Removing the Lua script made our django-cacheops non-atomic which potentially creates lots of race condition situations. However, during the monitoring, we found that these race conditions do happen but don’t impact our cache results that much. Let’s tackle these race conditions:

  1. Delete and then Insert/Update. The result of the race condition is that the deleted key will be created. It then pollutes the keyspace with these orphan keys. Since we are setting the TTL for each Redis key very small, usually 60 - 120s. These orphan keys will be automatically wiped out after 1-2 minutes.
  2. Update/Insert and then Delete. We will lose the cached data. However, we don’t usually delete our database records, especially around those big enough that Cacheops is needed. Hence, this situation will be relatively rare to happen. If it does, all we need is to wait for another query and cache the result. Our queries are heavy, but not so heavy that they kill our database just because a few caches were missed.
  3. Dirty writes/reads. This scenario happens when 2 updates or inserts happen at the same time, leading to one of the operators being replaced by the other. Right now we don’t have a solution for this. We accept this is our drawback and reduce the TTL for the keys. So that if the dirty write happens, it will stay for a short period.
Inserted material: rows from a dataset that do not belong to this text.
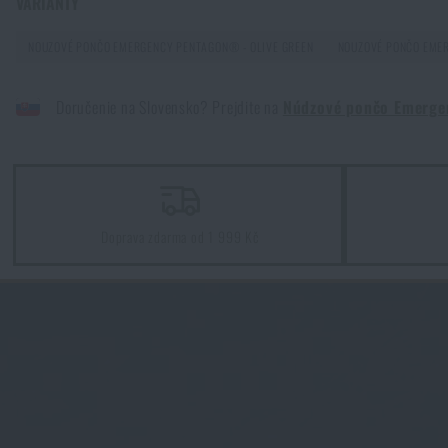
VARIANTY
NOUZOVÉ PONČO EMERGENCY PENTAGON® - OLIVE GREEN
NOUZOVÉ PONČO EME
Doručenie na Slovensko? Prejdite na
Núdzové pončo Emerg
Doprava zdarma od 1 999 Kč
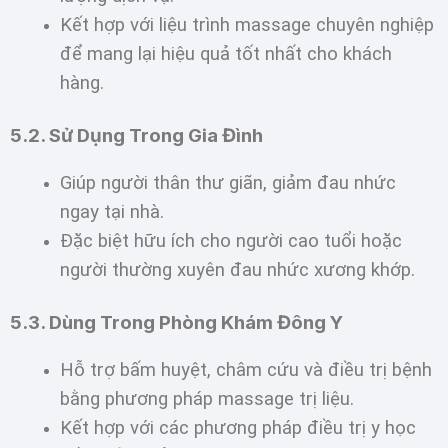
Kết hợp với liệu trình massage chuyên nghiệp
để mang lại hiệu quả tốt nhất cho khách
hàng.
5.2. Sử Dụng Trong Gia Đình
Giúp người thân thư giãn, giảm đau nhức
ngay tại nhà.
Đặc biệt hữu ích cho người cao tuổi hoặc
người thường xuyên đau nhức xương khớp.
5.3. Dùng Trong Phòng Khám Đông Y
Hỗ trợ bấm huyệt, châm cứu và điều trị bệnh
bằng phương pháp massage trị liệu.
Kết hợp với các phương pháp điều trị y học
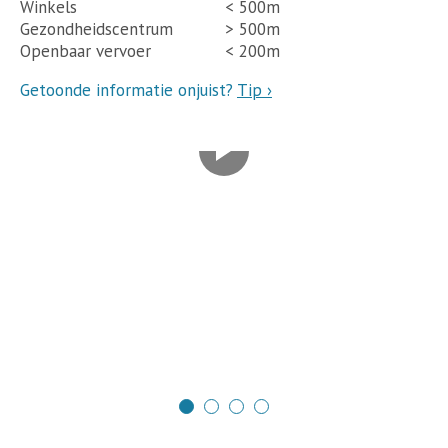
Winkels
< 500m
Gezondheidscentrum
> 500m
Openbaar vervoer
< 200m
Getoonde informatie onjuist?
Tip ›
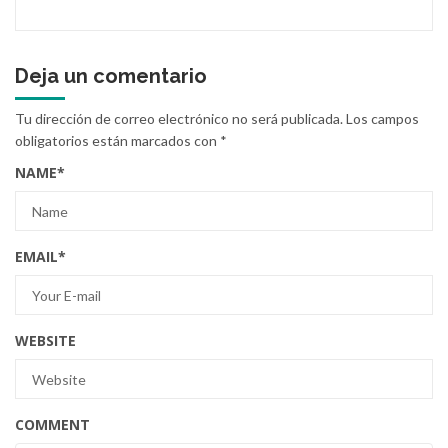
Deja un comentario
Tu dirección de correo electrónico no será publicada.
Los campos
obligatorios están marcados con
*
NAME
*
EMAIL
*
WEBSITE
COMMENT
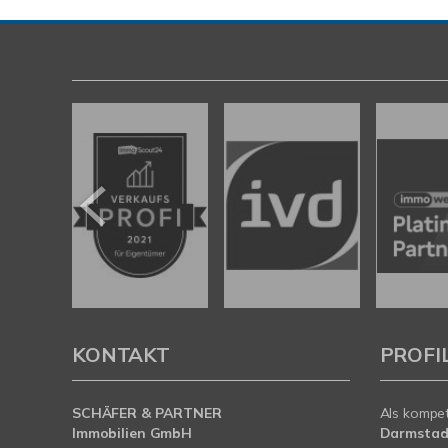
KONTAKT
PROFI
SCHÄFER & PARTNER
Als kompe
Immobilien GmbH
Darmstad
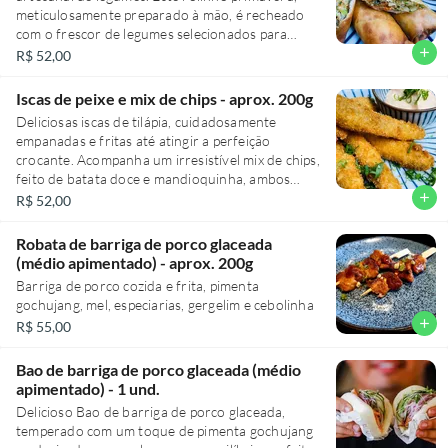
experiência ainda mais saborosa e prazerosa.
meticulosamente preparado à mão, é recheado
Perfeito para compartilhar com amigos e
com o frescor de legumes selecionados para
começar sua refeição de maneira inesquecível.
proporcionar uma explosão de sabor em cada
add
R$ 52,00
mordida. Acompanhado de um molho agridoce
irresistível, que balanceia perfeitamente os
Iscas de peixe e mix de chips - aprox. 200g
sabores e intensifica ainda mais a experiência.
Deliciosas iscas de tilápia, cuidadosamente
São 5 unidades, totalizando aproximadamente
empanadas e fritas até atingir a perfeição
200g, ideais para abrir o paladar nas entradas
crocante. Acompanha um irresistível mix de chips,
quentes. Uma verdadeira delícia que promete
feito de batata doce e mandioquinha, ambos
conquistar até os paladares mais exigentes.
fatiados finamente e fritos até adquirir uma
add
R$ 52,00
textura agradavelmente crocante. Para
completar essa experiência gastronômica,
Robata de barriga de porco glaceada
oferecemos duas maioneses exclusivas: uma com
(médio apimentado) - aprox. 200g
o picante sabor da pimenta Sriracha e outra com
Barriga de porco cozida e frita, pimenta
o inconfundível toque de wasabi. Tudo é
gochujang, mel, especiarias, gergelim e cebolinha
delicadamente finalizado com cebolinha fresca
add
R$ 55,00
picada. Uma entrada quente que promete aguçar
os seus sentidos.
Bao de barriga de porco glaceada (médio
apimentado) - 1 und.
Delicioso Bao de barriga de porco glaceada,
temperado com um toque de pimenta gochujang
Did we try to fix the race condition? Yes, we tried to implement the Redlock and tons of other locks to improve our distributed locking performance. The result wasn’t critically improved. Therefore, we concluded that it was not our algorithm but rather the lock mechanism itself that hurt the performance.

Conclusion

Our solution is serving its purpose well. Although there are still many drawbacks and room for improvement. We tried to create a PR to contribute to our work but sadly, it was rejected because our tweak has a different philosophy from the owner’s. We were willing to have dirty data as a trade-off for better performance and the owner preferred the opposite. However, shortly after that, the maintainer announced that he would add the support for Redis cluster. The package would soon replace our work but we did learn lots of things throughout the implementation. Hope this article will help you somehow and someway.